What's next for new women's league?
Players from the Jillaroos team which won the Rugby League Women's World Cup are set to be rewarded with selection for February's Commonwealth Nines Championships in Brisbane.
The tournament, which will be played on February 23-24 at Redcliffe's Dolphin Oval in the lead-up to the 2018 Gold Coast Commonwealth Games, will be the first outing for the Jillaroos since their 22-16 triumph over New Zealand in the World Cup final on December 2 at Suncorp Stadium.
It may also be the only time they play on home soil next year, with no venue decided for the end-of-season double-header between Australia and New Zealand men's and women's teams, and a return to Papua New Guinea with the Prime Ministers XIII yet to be confirmed.
However, the game's elite female players will have an increase in matches and exposure next season after last week's announcement of a Women's NRL Premiership to be played during and leading up to the NRL finals, with the grand final to be played at ANZ Stadium on NRL grand final day.
There will also be a State of Origin match – replacing the 19-year Interstate Challenge – played on Friday, June 22 at suburban Sydney venue, such as Kogarah or Leichhardt, which officials hope will attract a capacity crowd and free-to-air broadcast coverage on Channel Nine.

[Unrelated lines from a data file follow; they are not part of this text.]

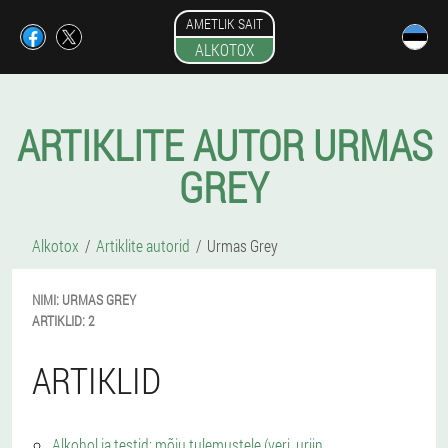
AMETLIK SAIT
ALKOTOX
ARTIKLITE AUTOR URMAS
GREY
Alkotox
Artiklite autorid
Urmas Grey
NIMI:
URMAS
GREY
ARTIKLID:
2
ARTIKLID
Alkohol ja testid: mõju tulemustele (veri, uriin,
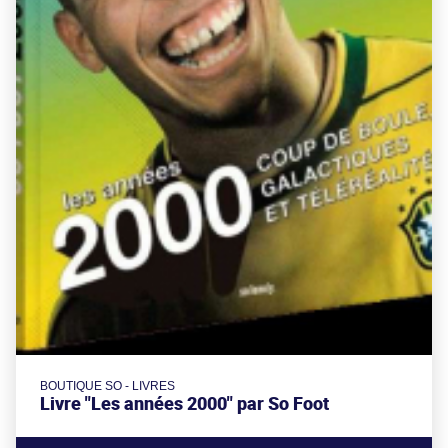
BOUTIQUE SO - LIVRES
Livre "Les années 2000" par So Foot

"For those girls who are playing at the top, if they play most games next year they are going to play around 20 games and hopefully all of them will be of a high standard," Jillaroos coach Brad Donald said.
The Commonwealth Championships will feature six teams – Australia, Canada, Cook Islands (both of whom played at the recent Women's World Cup), Fiji, Samoa and Tonga – and Donald said the Jillaroos squad would be made up largely of players from the World Cup.

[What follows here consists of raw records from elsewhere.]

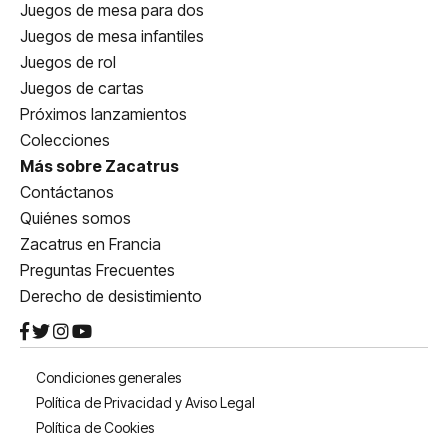
Juegos de mesa para dos
Juegos de mesa infantiles
Juegos de rol
Juegos de cartas
Próximos lanzamientos
Colecciones
Más sobre Zacatrus
Contáctanos
Quiénes somos
Zacatrus en Francia
Preguntas Frecuentes
Derecho de desistimiento
Condiciones generales
Política de Privacidad y Aviso Legal
Política de Cookies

"We will reward the girls who have just come through the World Cup," he said. "It is only a two-day tournament and we will probably only have a few days together before that."
Before then, Donald will help select 40 Jillaroos who will become the first players to receive NRL centralised contracts and attend a series of high-performance camps.
"Twelve months ago when the girls sat down, the greater achievement they were looking for was to elevate the game and put it on a stage where they could inspire girls and young women around Australia," Donald said.
"They had a bigger purpose in coming together than winning the World Cup and last week's announcement was just as important as winning the World Cup."